- _WORK TO COMPLETE_: Please transcribe the entries exactly and omit the images they contain.

Page-level text extractions
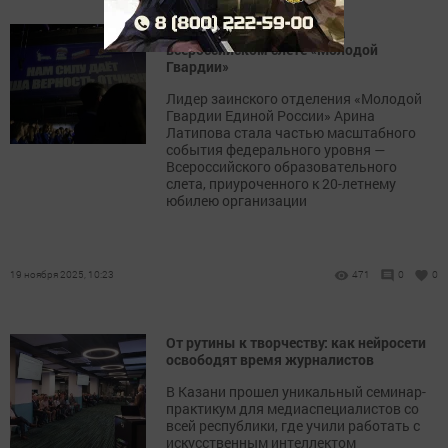
Представитель Заинска на
всероссийском слете «Молодой
Гвардии»
Лидер заинского отделения «Молодой
Гвардии Единой России» Арина
Латипова стала частью масштабного
события федерального уровня —
Всероссийского образовательного
слета, приуроченного к 20-летнему
юбилею организации
19 ноября 2025, 10:23
471
0
0
От рутины к творчеству: как нейросети
освободят время журналистов
В Казани прошел уникальный семинар-
практикум для медиаспециалистов со
всей республики, где учили работать с
искусственным интеллектом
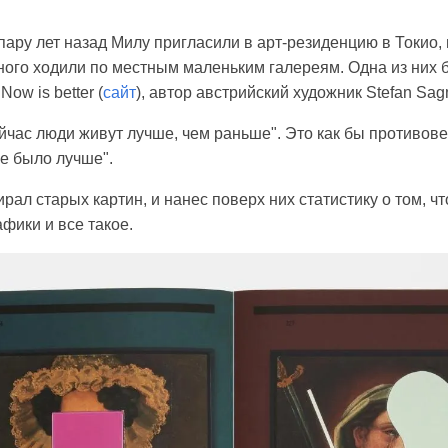
, пару лет назад Милу пригласили в арт-резиденцию в Токио,
ного ходили по местным маленьким галереям. Одна из них
ow is better (
сайт
), автор австрийский художник Stefan Sagm
ейчас люди живут лучше, чем раньше". Это как бы противов
е было лучше".
рал старых картин, и нанес поверх них статистику о том, ч
афики и все такое.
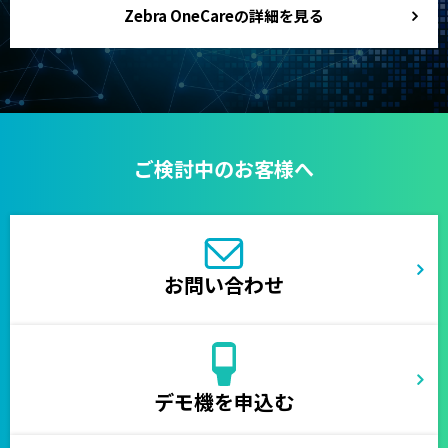
Zebra OneCareの詳細を見る
ご検討中のお客様へ
お問い合わせ
デモ機を申込む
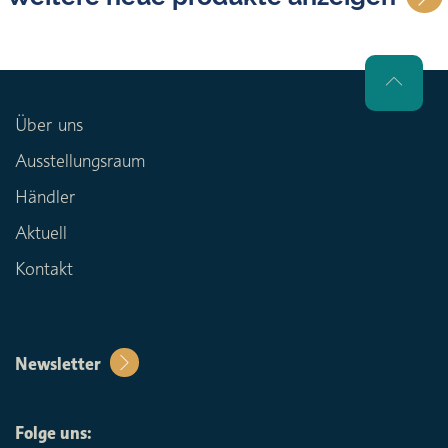
Über uns
Ausstellungsraum
Händler
Aktuell
Kontakt
Newsletter
Folge uns:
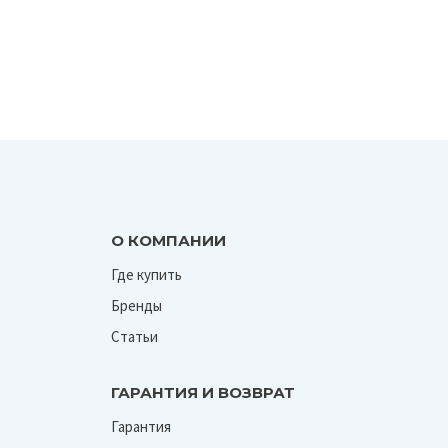
О КОМПАНИИ
Где купить
Бренды
Статьи
ГАРАНТИЯ И ВОЗВРАТ
Гарантия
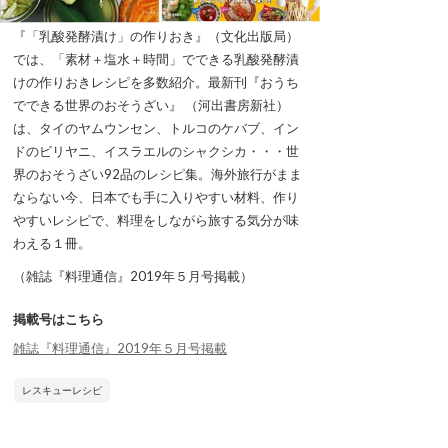
『「乳酸発酵漬け」の作りおき』（文化出版局）
では、「素材＋塩水＋時間」でできる乳酸発酵漬
けの作りおきレシピを多数紹介。最新刊『おうち
でできる世界のおそうざい』 （河出書房新社）
は、タイのヤムウンセン、トルコのケバブ、イン
ドのビリヤニ、イスラエルのシャクシカ・・・世
界のおそうざい92品のレシピ集。海外旅行がまま
ならない今、日本でも手に入りやすい材料、作り
やすいレシピで、料理をしながら旅する気分が味
わえる１冊。
（雑誌『料理通信』2019年５月号掲載）
掲載号はこちら
雑誌『料理通信』2019年５月号掲載
レスキューレシピ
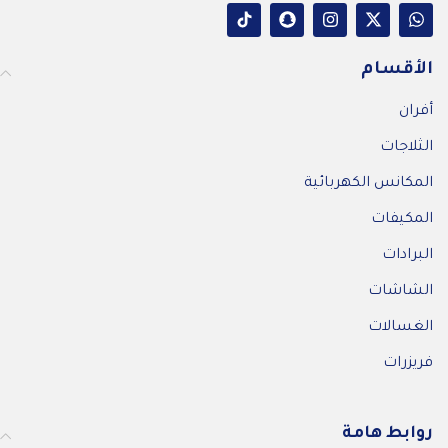
الأقسام
أفران
الثلاجات
المكانس الكهربائية
المكيفات
البرادات
الشاشات
الغسالات
فريزرات
روابط هامة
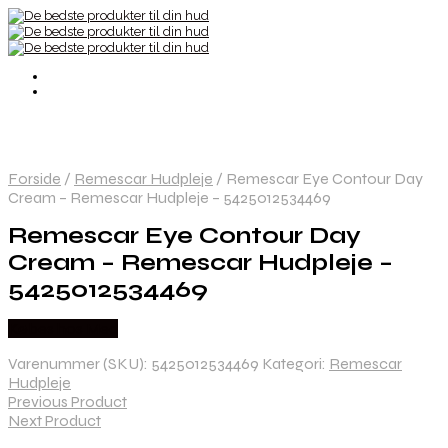
Forside
/
Remescar Hudpleje
/
Remescar Eye Contour Day
Cream – Remescar Hudpleje – 5425012534469
Remescar Eye Contour Day
Cream – Remescar Hudpleje –
5425012534469
Købes hos Med
Varenummer (SKU):
5425012534469
Kategori:
Remescar
Hudpleje
Previous Product
Next Product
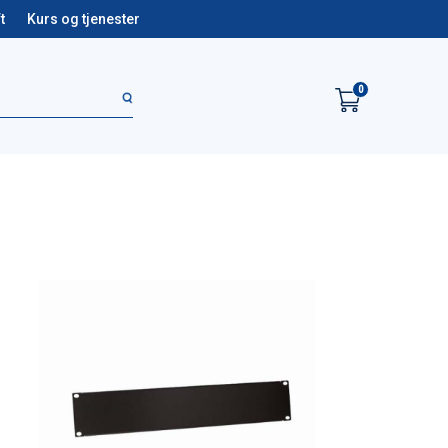
t
Kurs og tjenester
0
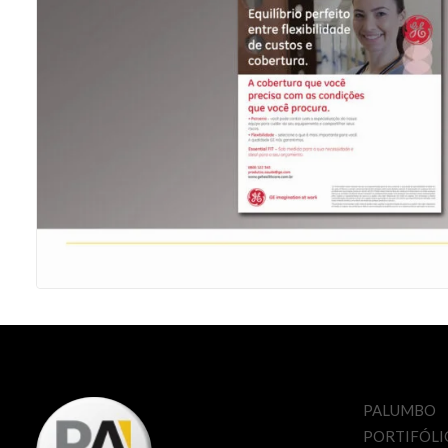
PALUMBO
PORTIFÓLI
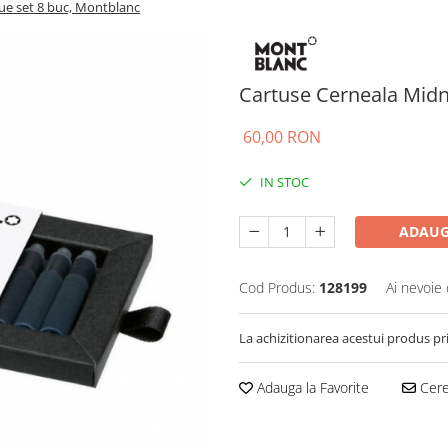
ue set 8 buc, Montblanc
Cartuse Cerneala Midn
60,00 RON
IN STOC
ADAUG
Cod Produs:
128199
Ai nevoie 
La achizitionarea acestui produs pr
Adauga la Favorite
Cere 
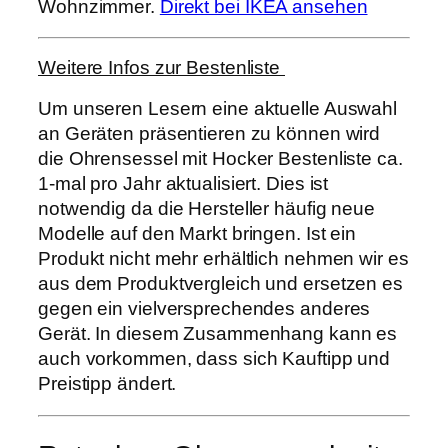
Wohnzimmer.
Direkt bei IKEA ansehen
Weitere Infos zur Bestenliste
Um unseren Lesern eine aktuelle Auswahl
an Geräten präsentieren zu können wird
die Ohrensessel mit Hocker Bestenliste ca.
1-mal pro Jahr aktualisiert. Dies ist
notwendig da die Hersteller häufig neue
Modelle auf den Markt bringen. Ist ein
Produkt nicht mehr erhältlich nehmen wir es
aus dem Produktvergleich und ersetzen es
gegen ein vielversprechendes anderes
Gerät. In diesem Zusammenhang kann es
auch vorkommen, dass sich Kauftipp und
Preistipp ändert.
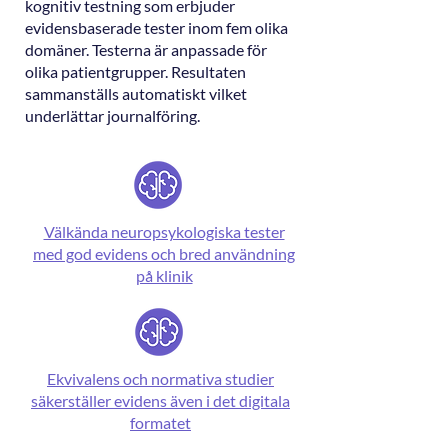
kognitiv testning som erbjuder
evidensbaserade tester inom fem olika
domäner. Testerna är anpassade för
olika patientgrupper. Resultaten
sammanställs automatiskt vilket
underlättar journalföring.
Välkända neuropsykologiska tester
med god evidens och bred användning
på klinik
Ekvivalens och normativa studier
säkerställer evidens även i det digitala
formatet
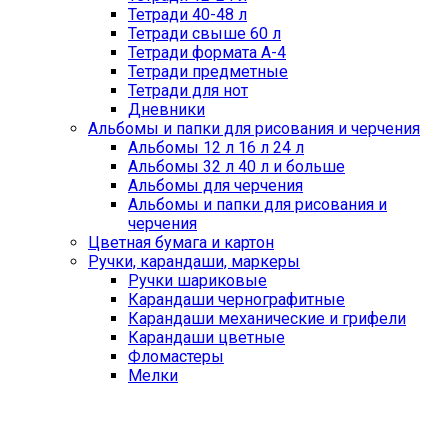
Тетради 40-48 л
Тетради свыше 60 л
Тетради формата А-4
Тетради предметные
Тетради для нот
Дневники
Альбомы и папки для рисования и черчения
Альбомы 12 л 16 л 24 л
Альбомы 32 л 40 л и больше
Альбомы для черчения
Альбомы и папки для рисования и
черчения
Цветная бумага и картон
Ручки, карандаши, маркеры
Ручки шариковые
Карандаши чернографитные
Карандаши механические и грифели
Карандаши цветные
Фломастеры
Мелки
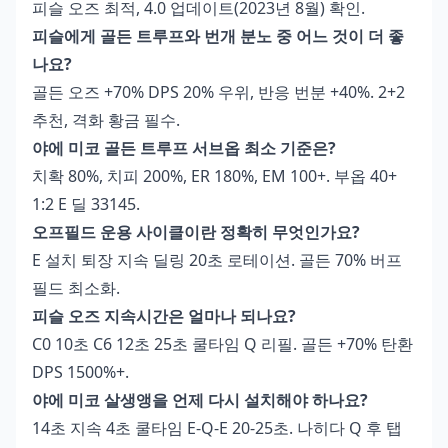
피슬 오즈 최적, 4.0 업데이트(2023년 8월) 확인.
피슬에게 골든 트루프와 번개 분노 중 어느 것이 더 좋
나요?
골든 오즈 +70% DPS 20% 우위, 반응 번분 +40%. 2+2
추천, 격화 황금 필수.
야에 미코 골든 트루프 서브옵 최소 기준은?
치확 80%, 치피 200%, ER 180%, EM 100+. 부옵 40+
1:2 E 딜 33145.
오프필드 운용 사이클이란 정확히 무엇인가요?
E 설치 퇴장 지속 딜링 20초 로테이션. 골든 70% 버프
필드 최소화.
피슬 오즈 지속시간은 얼마나 되나요?
C0 10초 C6 12초 25초 쿨타임 Q 리필. 골든 +70% 탄환
DPS 1500%+.
야에 미코 살생앵을 언제 다시 설치해야 하나요?
14초 지속 4초 쿨타임 E-Q-E 20-25초. 나히다 Q 후 탭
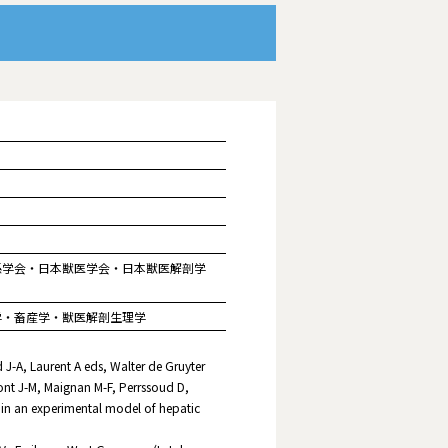
係学会・日本獣医学会・日本獣医解剖学
学・畜産学・獣医解剖生理学
J-A, Laurent A eds, Walter de Gruyter
nt J-M, Maignan M-F, Perrssoud D,
 in an experimental model of hepatic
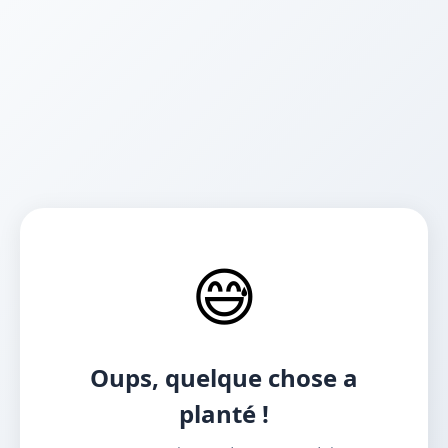
😅
Oups, quelque chose a
planté !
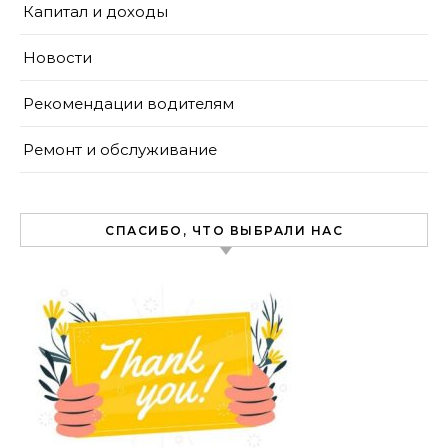
Капитал и доходы
Новости
Рекомендации водителям
Ремонт и обслуживание
СПАСИБО, ЧТО ВЫБРАЛИ НАС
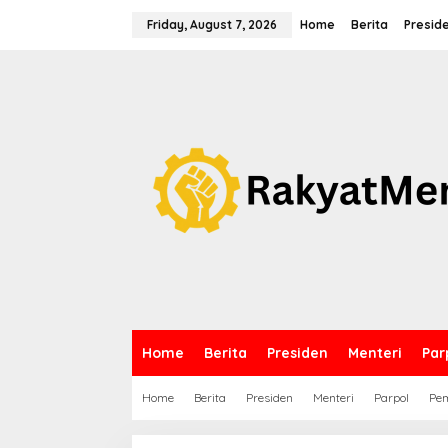
S
k
Friday, August 7, 2026
Home
Berita
Presid
i
p
t
o
c
o
n
t
e
n
t
Home
Berita
Presiden
Menteri
Par
Home
Berita
Presiden
Menteri
Parpol
Pem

- _EXERCISE SOLUTION_:
Представитель Заинска на
всероссийском слете «Молодой
Гвардии»
Лидер заинского отделения «Молодой
Гвардии Единой России» Арина
Латипова стала частью масштабного
события федерального уровня —
Всероссийского образовательного
слета, приуроченного к 20-летнему
юбилею организации
19 ноября 2025, 10:23
471
0
0
От рутины к творчеству: как нейросети
освободят время журналистов
В Казани прошел уникальный семинар-
практикум для медиаспециалистов со
всей республики, где учили работать с
искусственным интеллектом
, пару лет назад Милу пригласили в арт-резиденцию в Токио,
ного ходили по местным маленьким галереям. Одна из них
ow is better (
сайт
), автор австрийский художник Stefan Sagm
ейчас люди живут лучше, чем раньше". Это как бы противов
е было лучше".
рал старых картин, и нанес поверх них статистику о том, ч
афики и все такое.
Zebra OneCareの詳細を見る
ご検討中のお客様へ
お問い合わせ
デモ機を申込む
Über uns
Ausstellungsraum
Händler
Aktuell
Kontakt
Newsletter
Folge uns:
О КОМПАНИИ
Где купить
Бренды
Статьи
ГАРАНТИЯ И ВОЗВРАТ
Гарантия
『「乳酸発酵漬け」の作りおき』（文化出版局）
では、「素材＋塩水＋時間」でできる乳酸発酵漬
けの作りおきレシピを多数紹介。最新刊『おうち
でできる世界のおそうざい』 （河出書房新社）
は、タイのヤムウンセン、トルコのケバブ、イン
ドのビリヤニ、イスラエルのシャクシカ・・・世
界のおそうざい92品のレシピ集。海外旅行がまま
ならない今、日本でも手に入りやすい材料、作り
やすいレシピで、料理をしながら旅する気分が味
わえる１冊。
（雑誌『料理通信』2019年５月号掲載）
掲載号はこちら
雑誌『料理通信』2019年５月号掲載
レスキューレシピ
الأقسام
أفران
الثلاجات
المكانس الكهربائية
المكيفات
البرادات
الشاشات
الغسالات
فريزرات
روابط هامة
Forside
/
Remescar Hudpleje
/
Remescar Eye Contour Day
Cream – Remescar Hudpleje – 5425012534469
Remescar Eye Contour Day
Cream – Remescar Hudpleje –
5425012534469
Købes hos Med
Varenummer (SKU):
5425012534469
Kategori:
Remescar
Hudpleje
Previous Product
Next Product
t
Kurs og tjenester
0
PALUMBO
PORTIFÓLI
ue set 8 buc, Montblanc
Cartuse Cerneala Midn
60,00 RON
IN STOC
ADAUG
Cod Produs:
128199
Ai nevoie 
La achizitionarea acestui produs pr
Adauga la Favorite
Cere 
Wohnzimmer.
Direkt bei IKEA ansehen
Weitere Infos zur Bestenliste
Um unseren Lesern eine aktuelle Auswahl
an Geräten präsentieren zu können wird
die Ohrensessel mit Hocker Bestenliste ca.
1-mal pro Jahr aktualisiert. Dies ist
notwendig da die Hersteller häufig neue
Modelle auf den Markt bringen. Ist ein
Produkt nicht mehr erhältlich nehmen wir es
aus dem Produktvergleich und ersetzen es
gegen ein vielversprechendes anderes
Gerät. In diesem Zusammenhang kann es
auch vorkommen, dass sich Kauftipp und
Preistipp ändert.
kognitiv testning som erbjuder
evidensbaserade tester inom fem olika
domäner. Testerna är anpassade för
olika patientgrupper. Resultaten
sammanställs automatiskt vilket
underlättar journalföring.
Välkända neuropsykologiska tester
med god evidens och bred användning
på klinik
Ekvivalens och normativa studier
säkerställer evidens även i det digitala
formatet
Тетради 40-48 л
Тетради свыше 60 л
Тетради формата А-4
Тетради предметные
Тетради для нот
Дневники
Альбомы и папки для рисования и черчения
Альбомы 12 л 16 л 24 л
Альбомы 32 л 40 л и больше
Альбомы для черчения
Альбомы и папки для рисования и
черчения
Цветная бумага и картон
Ручки, карандаши, маркеры
Ручки шариковые
Карандаши чернографитные
Карандаши механические и грифели
Карандаши цветные
Фломастеры
Мелки
피슬 오즈 최적, 4.0 업데이트(2023년 8월) 확인.
피슬에게 골든 트루프와 번개 분노 중 어느 것이 더 좋
나요?
골든 오즈 +70% DPS 20% 우위, 반응 번분 +40%. 2+2
추천, 격화 황금 필수.
야에 미코 골든 트루프 서브옵 최소 기준은?
치확 80%, 치피 200%, ER 180%, EM 100+. 부옵 40+
1:2 E 딜 33145.
오프필드 운용 사이클이란 정확히 무엇인가요?
E 설치 퇴장 지속 딜링 20초 로테이션. 골든 70% 버프
필드 최소화.
피슬 오즈 지속시간은 얼마나 되나요?
C0 10초 C6 12초 25초 쿨타임 Q 리필. 골든 +70% 탄환
DPS 1500%+.
야에 미코 살생앵을 언제 다시 설치해야 하나요?
14초 지속 4초 쿨타임 E-Q-E 20-25초. 나히다 Q 후 탭
係学会・日本獣医学会・日本獣医解剖学
学・畜産学・獣医解剖生理学
J-A, Laurent A eds, Walter de Gruyter
nt J-M, Maignan M-F, Perrssoud D,
 in an experimental model of hepatic
😅
Oups, quelque chose a
planté !
Капитал и доходы
Новости
Рекомендации водителям
Ремонт и обслуживание
СПАСИБО, ЧТО ВЫБРАЛИ НАС
S
k
Friday, August 7, 2026
Home
Berita
Presid
i
p
t
o
c
o
n
t
e
n
t
Home
Berita
Presiden
Menteri
Par
Home
Berita
Presiden
Menteri
Parpol
Pem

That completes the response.